■ What you will do ■
Copy, from the data below, every line that has "make" in it.

■ Provided data ■
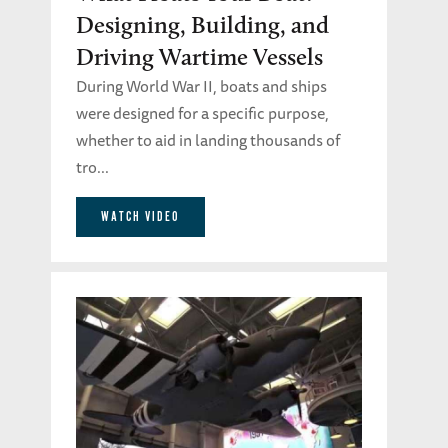
Designing, Building, and
Driving Wartime Vessels
During World War II, boats and ships
were designed for a specific purpose,
whether to aid in landing thousands of
tro...
WATCH VIDEO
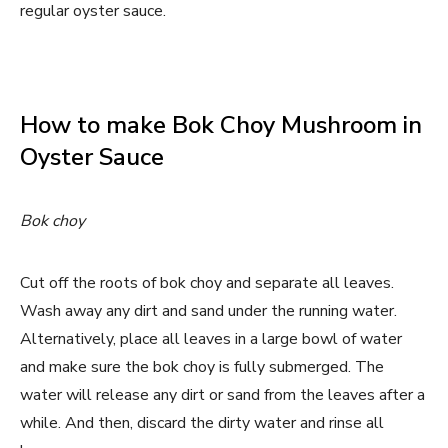
regular oyster sauce.
How to make Bok Choy Mushroom in
Oyster Sauce
Bok choy
Cut off the roots of bok choy and separate all leaves.
Wash away any dirt and sand under the running water.
Alternatively, place all leaves in a large bowl of water
and make sure the bok choy is fully submerged. The
water will release any dirt or sand from the leaves after a
while. And then, discard the dirty water and rinse all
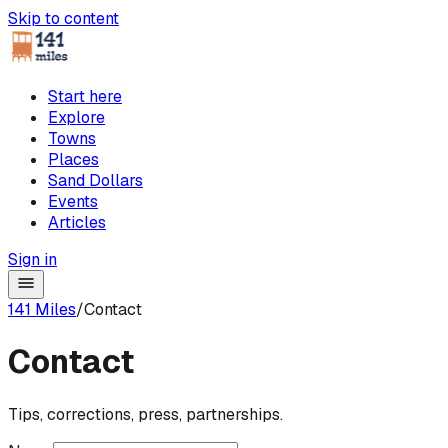
Skip to content
Start here
Explore
Towns
Places
Sand Dollars
Events
Articles
Sign in
141 Miles
/
Contact
Contact
Tips, corrections, press, partnerships.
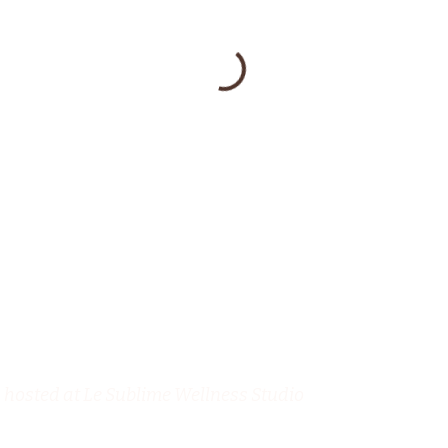
hosted at Le Sublime Wellness Studio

■ Exercise output ■
How to make Bok Choy Mushroom in
and make sure the bok choy is fully submerged. The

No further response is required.